しかしながら、いざピッチの中に入ってしまえば選手には自由に走り回れる自由さが与えられる。 これは、ブラインドサッカー愛好者の全てが感じる魅力であろう。サッカーが元来持つ「自由さ」とあいまって自由に考え、行動する快感は代えがたいものがある。 しかしながら、その自由さ故、コーチの掛ける声やわずかに聞こえるボールの音を頼りに全てをイマジネートしなくてはならない。 これが、視覚障害者スポーツの中でブラインドサッカーが難しいと言われる要因の一つである。 これを克服するのは恐怖心の克服、方向感覚の鍛錬、声やボールの音に対する距離感などがあげられるが、もっとも必要なのはチーム間のコミュニケーションにある。 フィールドプレイヤー全員のポジショニングの把握、キーパーコーラー監督との連携。それらがチームとして融合した時に、ゴールという光明がチームを照らす。 健常者、視覚障害者という枠は振り払われ、共に勝利を味わえるという、新しいサッカー文化が全国で蠢動している。

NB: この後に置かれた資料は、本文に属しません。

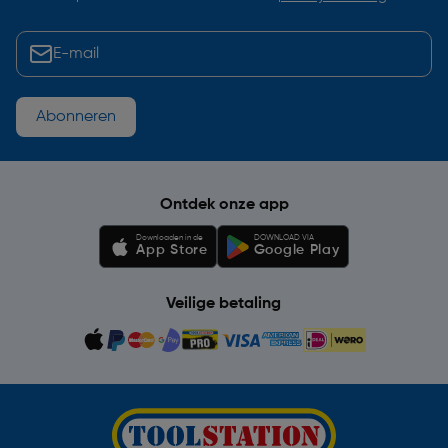
Abonneren
Ontdek onze app
Downloaden in de
DOWNLOAD VIA
App Store
Google Play
Veilige betaling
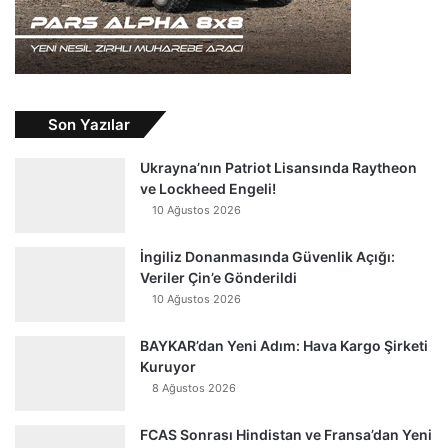
Son Yazılar
Ukrayna’nın Patriot Lisansında Raytheon
ve Lockheed Engeli!
10 Ağustos 2026
İngiliz Donanmasında Güvenlik Açığı:
Veriler Çin’e Gönderildi
10 Ağustos 2026
BAYKAR’dan Yeni Adım: Hava Kargo Şirketi
Kuruyor
8 Ağustos 2026
FCAS Sonrası Hindistan ve Fransa’dan Yeni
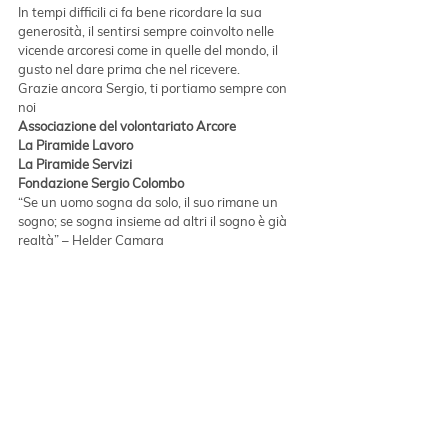
In tempi difficili ci fa bene ricordare la sua 
generosità, il sentirsi sempre coinvolto nelle 
vicende arcoresi come in quelle del mondo, il 
gusto nel dare prima che nel ricevere.
Grazie ancora Sergio, ti portiamo sempre con 
noi
Associazione del volontariato Arcore
La Piramide Lavoro
La Piramide Servizi
Fondazione Sergio Colombo
“Se un uomo sogna da solo, il suo rimane un 
sogno; se sogna insieme ad altri il sogno è già 
realtà” – Helder Camara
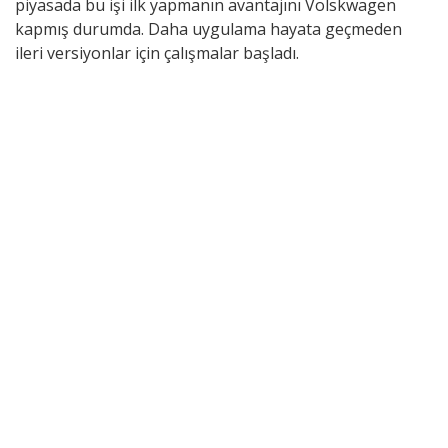
piyasada bu işi ilk yapmanın avantajını Volskwagen
kapmış durumda. Daha uygulama hayata geçmeden
ileri versiyonlar için çalışmalar başladı.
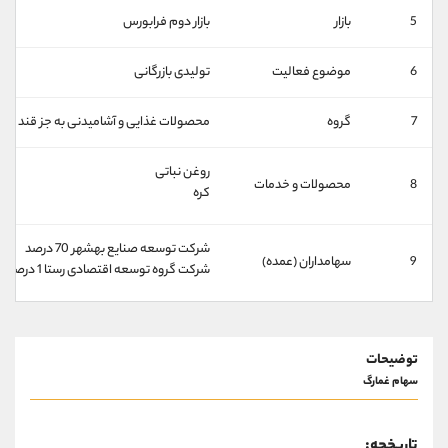
کانال بله
@alirezamehrabi_official
5
بازار
بازار دوم فرابورس
6
موضوع فعالیت
تولیدی بازرگانی
7
گروه
محصولات غذايی و آشاميدنی به جز قند و ش
روغن نباتی
8
محصولات و خدمات
کره
شركت توسعه صنايع بهشهر 70 درصد
9
سهامداران (عمده)
شركت گروه توسعه اقتصادی رستا 1 درصد
توضیحات
سهام غمارگ
تاریخچه:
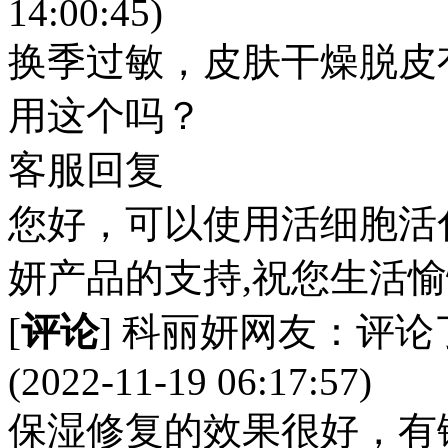
14:00:45)
换季过敏，皮肤干燥脱皮
用这个吗？
客服回复
您好，可以使用活细胞活化霜
妍产品的支持,祝您生活
[
评论
] 科丽妍网友：评论
(2022-11-19 06:17:57)
保湿修复的效果很好，有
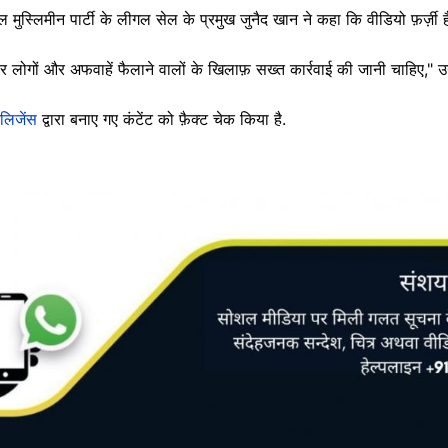
मुस्लिमीन पार्टी के लीगल सेल के प्रमुख जुनैद खान ने कहा कि वीडियो फ़र्ज़ी ह
ार लोगों और अफवाहें फैलाने वालों के खिलाफ़ सख्त कार्रवाई की जानी चाहिए," उ
ेलिजेंस
द्वारा बनाए गए कंटेंट को फ़ैक्ट चेक किया है.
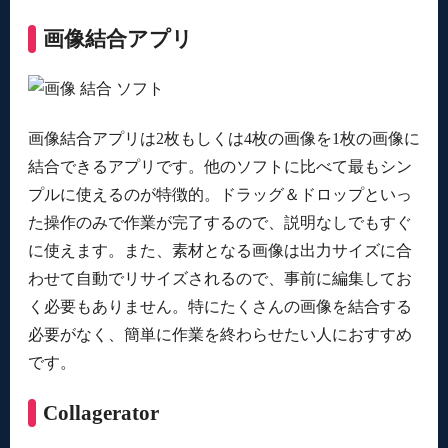
画像結合アプリ
画像結合アプリは2枚もしくは4枚の画像を1枚の画像に
結合できるアプリです。他のソフトに比べて最もシン
プルに使えるのが特徴的。ドラッグ＆ドロップといっ
た操作のみで作業が完了するので、説明なしでもすぐ
に使えます。また、素材となる画像は出力サイズに合
わせて自動でリサイズされるので、事前に編集してお
く必要もありません。特にたくさんの画像を結合する
必要がなく、簡単に作業を終わらせたい人におすすめ
です。
Collagerator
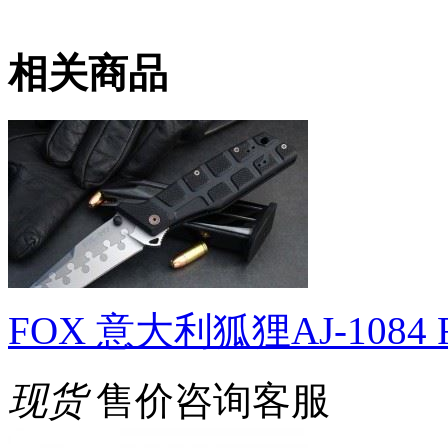
相关商品
FOX 意大利狐狸AJ-1084
现货
售价咨询客服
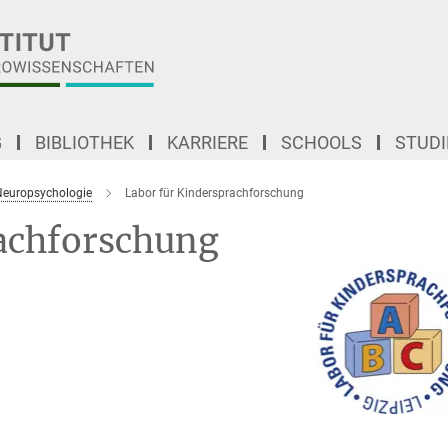
G
BIBLIOTHEK
KARRIERE
SCHOOLS
STUD
Neuropsychologie
Labor für Kindersprachforschung
rachforschung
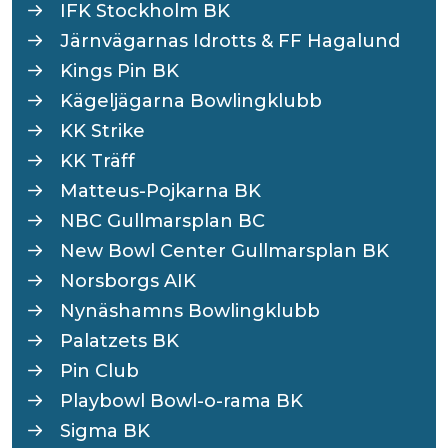
IFK Stockholm BK
Järnvägarnas Idrotts & FF Hagalund
Kings Pin BK
Kägeljägarna Bowlingklubb
KK Strike
KK Träff
Matteus-Pojkarna BK
NBC Gullmarsplan BC
New Bowl Center Gullmarsplan BK
Norsborgs AIK
Nynäshamns Bowlingklubb
Palatzets BK
Pin Club
Playbowl Bowl-o-rama BK
Sigma BK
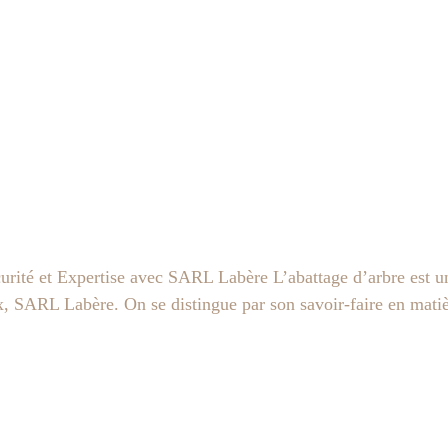
rité et Expertise avec SARL Labère L’abattage d’arbre est une
, SARL Labère. On se distingue par son savoir-faire en matièr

そして、サッカーという世界共通語という魅力もサッカーファンならずとも惹かれる要因であるのは言うまでも無い所であろう。 スペインの大胆なサイドの攻撃と正確なサイドチェンジなどから生まれる攻撃的サッカーは慣れ親しんでいる無敵艦隊・スペイン代表に通じる所がある。 ブラジルは圧倒的な個人技でドリブル突破や個々の局面の打開でゴールを捻じ開ける。 ブラインドサッカーと言えどもその国のサッカースタイルに共通しているという事実も興味深い。

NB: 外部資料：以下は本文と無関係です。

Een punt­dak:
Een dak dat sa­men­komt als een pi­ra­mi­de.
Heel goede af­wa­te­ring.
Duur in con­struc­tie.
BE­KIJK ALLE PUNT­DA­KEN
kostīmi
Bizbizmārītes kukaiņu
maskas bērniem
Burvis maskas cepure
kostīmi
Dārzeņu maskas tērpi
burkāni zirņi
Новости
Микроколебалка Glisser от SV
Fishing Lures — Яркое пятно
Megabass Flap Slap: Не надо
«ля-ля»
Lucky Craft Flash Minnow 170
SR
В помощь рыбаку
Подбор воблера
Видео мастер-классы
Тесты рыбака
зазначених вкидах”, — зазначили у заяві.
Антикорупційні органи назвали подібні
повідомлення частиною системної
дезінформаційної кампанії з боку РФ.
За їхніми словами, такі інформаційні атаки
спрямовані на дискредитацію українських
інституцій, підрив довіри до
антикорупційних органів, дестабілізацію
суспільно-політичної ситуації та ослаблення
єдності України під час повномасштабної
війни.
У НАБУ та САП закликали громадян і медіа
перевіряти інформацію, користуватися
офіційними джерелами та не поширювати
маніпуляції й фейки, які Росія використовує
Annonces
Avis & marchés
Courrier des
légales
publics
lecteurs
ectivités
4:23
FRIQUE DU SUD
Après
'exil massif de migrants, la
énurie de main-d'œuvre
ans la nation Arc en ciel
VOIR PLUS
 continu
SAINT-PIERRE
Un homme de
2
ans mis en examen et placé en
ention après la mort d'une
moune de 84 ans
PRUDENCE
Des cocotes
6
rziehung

アジア選手権、パラリンピック、そして世界選手権と日本から世界へとその広がりは今急激に広がろうとしている。

以下はブラインドサッカーの特徴をピックアップしましたのでご参照ください。

アイマスクの着用
フィールドプレイヤーは視力的な差を無くすために装着が義務付けられる。公式戦ではアイパッチをして、厳正なチェックが行われる。
アイマスク

アイマスク

試合時間
前後半、各25分ハーフ、計50分で行われる。
選手交代
選手登録はフィールドプレイヤー8人。GK2人が登録でき、試合中の選手交代は何度でも行える。
声掛け
フィールドプレイヤーは相手選手がボールをキープしている場合や、ルーズボールの競い合いの際には特定の掛け声を出さなくてはならない。 これは足音を消してボールを奪うという非紳士的行為をするのでは無く、声を掛けながら正々堂々と相手に向かうという意味と選手同士の接触事故の防止という意味合いもある。 スペイン語・ポルトガル語ではボイ(スペイン語で行くぞの意)。 韓国ではカンダ。日本代表では「まいど」が使用されていたが日本選手権も含め、世界的な掛け声の統一の流れがあり、現在では「ボイ」が使用されている。
監督コーラーキーパーの声掛け
監督コーラーキーパーがそれぞれ1/3を目安に選手に対して指示を行う事が出来る。 しかし、範囲を超えての指示は警告の対象となる。
装備
怪我の防止の為、ヘッドギア、レガースの着用が義務付けられる。
その他
スライディングの禁止など、概ねフットサルのルールと同様である。